Which type of hardwood floor is the best?

      Types of hardwood floor

      Unlike some of its competitors, there are a plethora of hardwood flooring types to choose from, ranging from pine and oak to maple and cherry. Needless to say, each wood flooring type offers a unique set of characteristics that separates itself from other hardwoods. The most popular types are oak, mahogany, lyptus and hickory. Oak is the most common wood floor used in North America. Oak flooring is an option that is highly resistant to dents and deep scratches. This makes oak a very popular choice for those homeowners who like to avoid area rugs.

      When it comes to mahogany, it is prized for its beauty and color. Mahogany is a highly durable, water-resistant hardwood when installed as flooring. Lyptus is significantly harder than oak and is easy to mill and finish. Lyptus is available all over the world and is increasing its market share every year. And hickory is more common in rustic or log homes as it has one of the hardest exteriors discussed in this post. Therefore, it is ideal for homeowners who expect a lot of foot traffic over the years.

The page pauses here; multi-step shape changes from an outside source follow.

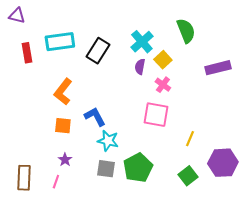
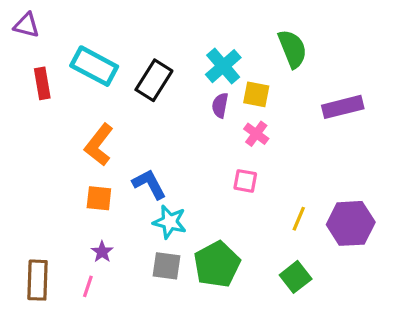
cyan rectangle: (60, 42) -> (94, 66), turned 36
yellow square: (163, 60) -> (256, 94), turned -36
pink square: (156, 115) -> (245, 181), size x0.6
purple hexagon: (223, 163) -> (351, 223), moved

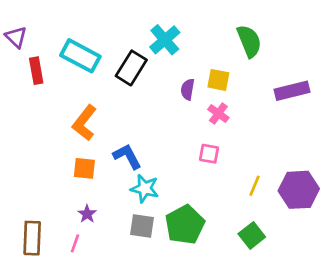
purple triangle: (27, 25) -> (16, 37), moved, turned 30
cyan cross: (223, 66) -> (165, 40), moved

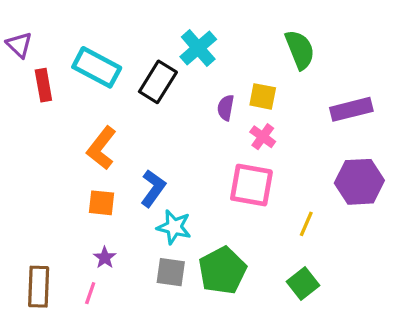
pink square: (209, 154) -> (251, 185), size x1.8
blue L-shape: (127, 156) -> (153, 188), turned 64
purple hexagon: (299, 190) -> (359, 182), moved

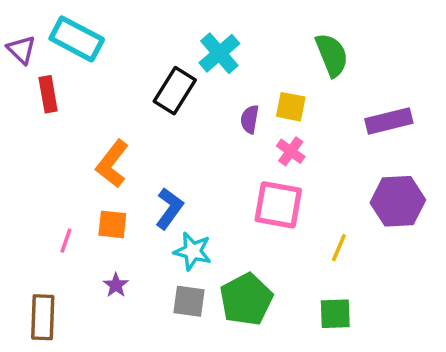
cyan rectangle: (97, 67) -> (77, 39), moved
green square: (303, 283) -> (335, 314), turned 36
pink line: (90, 293) -> (66, 241), moved

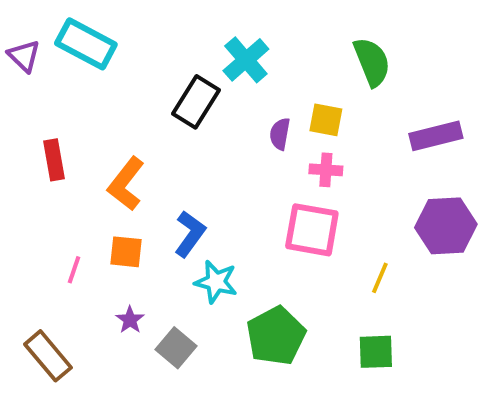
red rectangle: (48, 94) -> (54, 160), moved
pink cross: (291, 151) -> (326, 170), turned -32
gray square: (189, 301) -> (176, 348), moved, turned 32
brown rectangle: (43, 317) -> (48, 356), turned -42

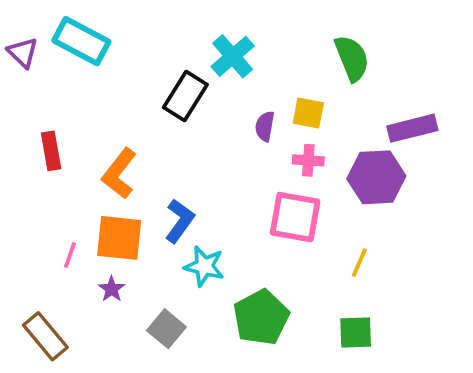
purple hexagon: (446, 226) -> (376, 177), moved
orange square: (126, 252) -> (119, 238), size x1.5
purple star: (130, 320) -> (112, 289), moved

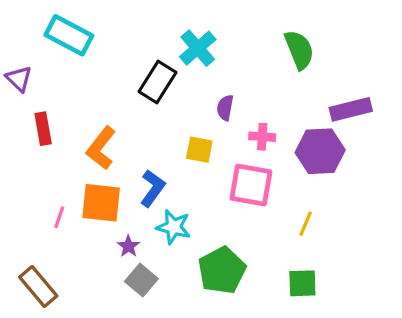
purple triangle: (23, 53) -> (19, 79), moved
yellow square: (308, 113) -> (199, 150), moved
purple star: (112, 289) -> (128, 246), moved

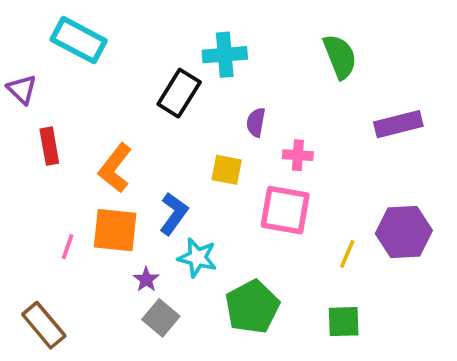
cyan cross: (198, 48) -> (225, 55), turned 36
purple hexagon: (320, 151) -> (404, 232), moved

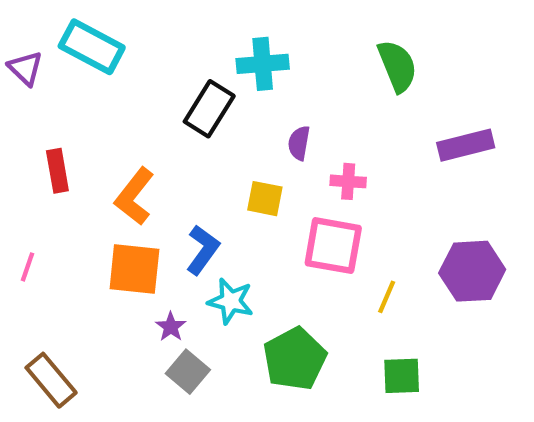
purple triangle: (22, 89) -> (25, 68), moved
pink line: (68, 247) -> (28, 267), moved
yellow line: (347, 254) -> (387, 297), moved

      Solid or Engineered?

      One of the most important first steps in choosing a hardwood floor for your home is to determine whether you need to use solid hardwood floor or engineered hardwood floor. Solid flooring which has traditionally been the most popular over the years is used in installations over wood subfloors and in regions with atmospheric moisture content which is relatively stable. Solid hardwood flooring is typically 3/4” thick and recommended to be stapled or nailed down.

      On the other hand, engineered hardwood was designed to be more versatile. It can be installed in virtually any room of the home and is an especially convenient option when homeowners want to put real hardwood flooring over concrete subfloors or over subfloors with radiant heating systems. The cross layer construction of engineered flooring minimizes expansion and contraction and therefore can put up with moisture atmospheric changes a bit better than solid hardwood can. Of course, these are just general guidelines for standard solid and engineered flooring. You need to choose the best one for you.